Simple automated data cleaning in BigQuery
Today’s note is not specific for BQ GIS, but is handy when doing geospatial or other types of visualization and the dimension you are interested in has big outliers. Such extreme values might make charts ugly, or squeeze the choropleth map’s effective color range.
As an example, you might have most values in 0 to 100 range, and a few values reach 1000. Sometimes these outliers are interesting, but in my case they were noise, and I wanted to ignore them. I used to adjust the chart’s range manually or add another color interval, but decided to automate it.

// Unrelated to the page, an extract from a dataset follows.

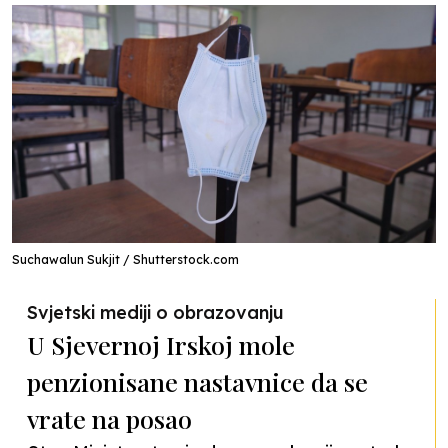
Suchawalun Sukjit / Shutterstock.com
Svjetski mediji o obrazovanju
U Sjevernoj Irskoj mole
penzionisane nastavnice da se
vrate na posao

To trim outliers, let’s just compute quantiles, and then trim the most extreme values. The query might look like this:
WITH caps_ as (
SELECT
approx_quantiles(m, 100)[offset(99)] as max_cap,
approx_quantiles(m, 100)[offset(1)] as min_cap
FROM my_table
)
SELECT *,
greatest((select min_cap from caps_),
least((select max_cap from caps_), m)) as m_capped
FROM my_table
The caps
subquery computes approximate quantiles, and uses first and last quantiles as value caps. Next we ensure our value is within [min_cap, max_cap] range. But writing this for every measure was tedious, so I decided to automate it using BigQuery scripting. The result allows creating a view like above with a single call to a stored procedure:
CALL gislib.sp.CreateCappedView(
'my_project.views.table_capped', -- view name to create
'my_project.dataset.table', -- base table name
['amount', 'coolness', 'value'] -- list of measures
);
This creates a view with name specified by view_name
argument, for a base table (or view) specified by table_name
. The view has all original columns, plus for each of the string in measures
list, the view will have a column named <measure_name>_capped
. E.g. in the example above we’ll have extra columns amound_capped
, coolness_capped
, value_capped
.
We can go even further and avoid specifying the list of columns, this creates capped columns for all available columns:
CALL gislib.sp.CreateAutoCappedView(
'my_project.views.table_capped', -- view name to create
'my_project.dataset.table', -- base table name
);
Internals
Here is the script to create the text of our first stored procedure:
CREATE OR REPLACE FUNCTION gislib.sp.RepeatPattern(
pattern STRING, x STRING, items ARRAY<STRING>)
AS ((
SELECT STRING_AGG(REPLACE(pattern, x, i), ', \n')
FROM UNNEST(items) i
));CREATE OR REPLACE PROCEDURE `gislib.sp.CreateCappedView`(
view_name STRING,
table_name STRING,
measures ARRAY<STRING>)
BEGIN
EXECUTE IMMEDIATE
'CREATE OR REPLACE VIEW `' || view_name || '` AS \n'
|| 'WITH caps_ as (SELECT \n'
|| gislib.sp.RepeatPattern('approx_quantiles($, 100)[offset(99)] as $_max_cap_', '$', measures)
|| ', \n'
|| gislib.sp.RepeatPattern('approx_quantiles($, 100)[offset(1)] as $_min_cap_', '$', measures)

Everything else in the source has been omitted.